Le Siècle des Lumières : de l'église au bal

Métropolite de Novgorod, Théophane Prokopovitch (1681-1736) est un des derniers grands écrivains religieux. Auteur du Règlement ecclésiastique, ainsi que d'un drame religieux, Vladimir (1705), il a pourtant soutenu l'œuvre réformatrice de Pierre le Grand (dont il a composé l'oraison funèbre), qui a définitivement engagé la littérature russe dans un processus de sécularisation et d'européanisation. La culture est désormais laïque, réservée à une classe de gentilshommes qui se pénètrent des littératures étrangères. « La langue russe, sortie de l'église, se retrouva au bal » : cette boutade de Gogol résume les deux grandes phases d'apprentissage de la littérature russe, avant l'âge d'or. Les poésies à sujet panégyrique ou didactique, les élégies amoureuses imitées des petits-maîtres français sont à la mode à la cour de Pierre Ier (1689-1725).

Le classicisme

On traduit beaucoup les auteurs grecs et latins et, sous le règne d'Élisabeth (1741-1762), le classicisme français pénètre dans la culture russe, sous l'impulsion de Dmitri Kantemir (1708-1744), Trediakovski, Lomonossov et Soumarokov. Cette période voit aussi la formation d'une métrique adaptée à la langue russe : si Kantemir adapte les satires de Boileau ou d'Horace en utilisant le vers syllabique, Trediakovski et, surtout, Lomonossov élaborent le système syllabo-tonique, qui sera définitivement adopté par les poètes russe. Soumarokov utilise ces innovations pour fonder le théâtre russe, avec ses tragédies. Catherine II lui confie la direction des théâtres impériaux, et, sous sa direction, l'acteur Fiodor Volkov (1728-1763) constitue la première troupe nationale.

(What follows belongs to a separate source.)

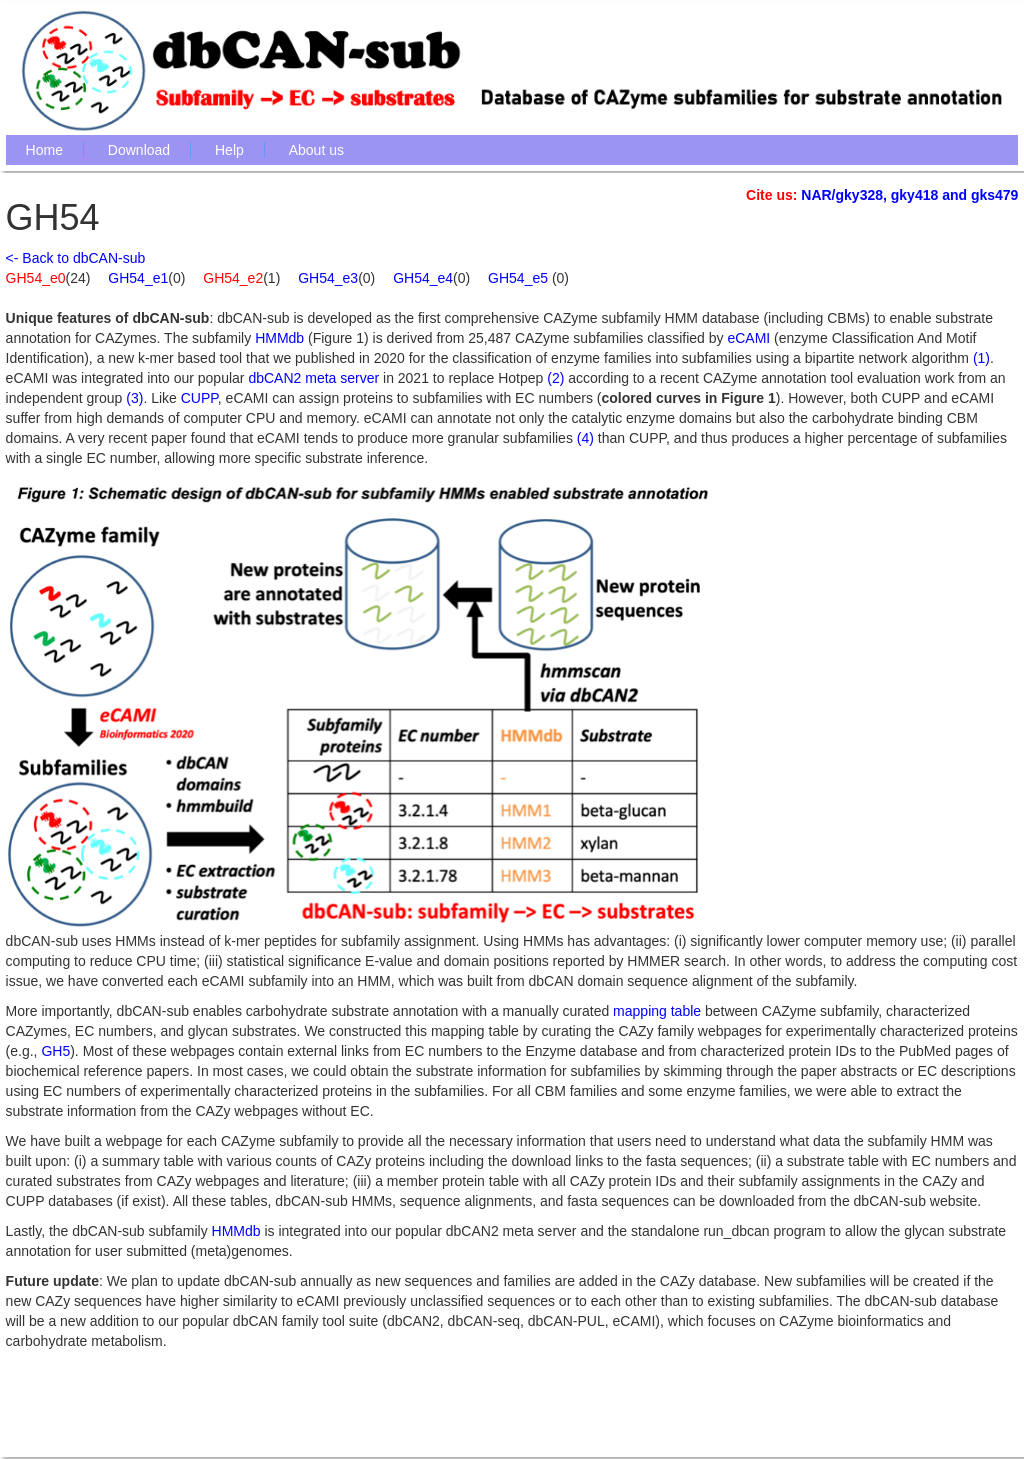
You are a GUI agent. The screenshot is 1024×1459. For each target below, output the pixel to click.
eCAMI (748, 338)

La formation de l'esprit critique

Le XVIIIe siècle est une époque laborieuse de fécondation souterraine. L'ode acquiert son indépendance (Vassili Kapnist, 1757-1823) ; les poètes cultivent le genre héroï-comique (Vassili Maïkov, 1728-1778), le conte en vers et la fable (Hippolyte Bogdanovitch, 1743-1803, et Ivan Khemnitser, 1745-1784). Quelques tempéraments puissants font preuve d'originalité : le poète Derjavine peint avec simplicité, en langue vulgaire, la vie russe et mêle sans souci de grammaire les éléments sublimes, réalistes ou comiques. Après Iakov Kniajnine (1742-1791), Fonvizine crée les grands types du théâtre moderne. La prose se développe également, le plus souvent pamphlétaire et politique grâce à l'essor du journalisme et à l'impulsion donnée par Catherine II, protectrice des lettres, qui fonde en 1783 l'Académie russe sur le modèle français. Mais Novikov, le premier publiciste, et Radichtchev manqueront de peu de payer de leur vie leurs audaces. L'édition fait un bond en avant grâce aux imprimeries privées ; la première bibliothèque publique s'ouvre à Saint-Pétersbourg.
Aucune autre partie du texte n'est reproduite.